* * *
The following rendition of O Fortuna is easily the worst I’ve ever witnessed. If I weren’t so
becalmed in the doldrums, I’d find it laughable. As it is, I feel moved to say
this:
When are you damn Yankees going to realise that plastic
hairstyles, exaggerated glitz, military precision, and performers standing to
attention is neither moving nor stylish? It’s just cheap. You guys are so good
at so many things, isn’t it about time you got that one right? And on top of
that, the power surge at the end has been so weakened that the most dynamic element
of the whole piece is rendered ineffectual. It sucks, to use your own phrase.

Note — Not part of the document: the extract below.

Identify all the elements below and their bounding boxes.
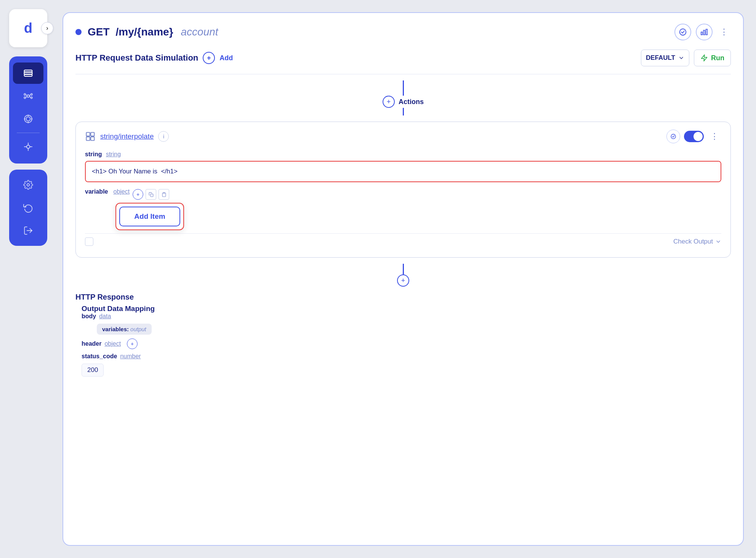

So come on, Yankees. If you can produce a Leonard Bernstein
and an Aaron Copeland – not to mention all those wonderful poets and writers
you spawned down the years – you can do better than this. John Boorman did when
he used it in Excalibur.
* * *
And now that I’m finally in the mood for writing something,
I might also mention this:
Spare a thought for us Brits. It’s the middle of May. The
bats are out of hibernation and desperate for food, the migratory birds have come
up from Africa expecting a warm place to mate
and breed, the cows have been turned out to graze, and the blossom is on the fruit
trees. Tomorrow we have snow forecast.